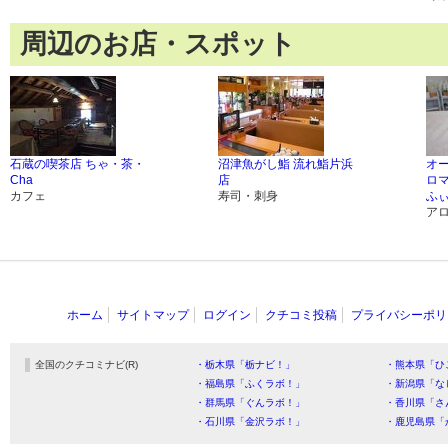
周辺のお店・スポット
石蔵の喫茶店 ちゃ・茶・
沼津魚がし鮨 流れ鮨片浜
オ
Cha
店
ロ
カフェ
寿司・刺身
ふ
ア
ホーム
サイトマップ
ログイン
クチコミ投稿
プライバシーポリ
全国のクチコミナビ(R)
・栃木県「栃ナビ！」
・熊本県「ひ
・福島県「ふくラボ！」
・新潟県「な
・群馬県「ぐんラボ！」
・香川県「さ
・石川県「金沢ラボ！」
・鹿児島県「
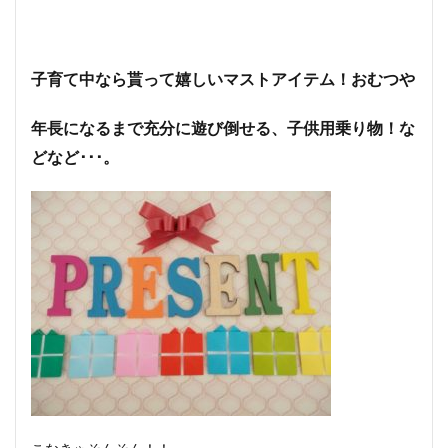
子育て中なら貰って嬉しいマストアイテム！おむつや
年長になるまで充分に遊び倒せる、子供用乗り物！な
どなど･･･。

■ Activity: Every entry must be reproduced exactly, with the images left out.

■ Answer for this exercise:
周辺のお店・スポット
石蔵の喫茶店 ちゃ・茶・
沼津魚がし鮨 流れ鮨片浜
オ
Cha
店
ロ
カフェ
寿司・刺身
ふ
ア
ホーム
サイトマップ
ログイン
クチコミ投稿
プライバシーポリ
全国のクチコミナビ(R)
・栃木県「栃ナビ！」
・熊本県「ひ
・福島県「ふくラボ！」
・新潟県「な
・群馬県「ぐんラボ！」
・香川県「さ
・石川県「金沢ラボ！」
・鹿児島県「
子育て中なら貰って嬉しいマストアイテム！おむつや
年長になるまで充分に遊び倒せる、子供用乗り物！な
どなど･･･。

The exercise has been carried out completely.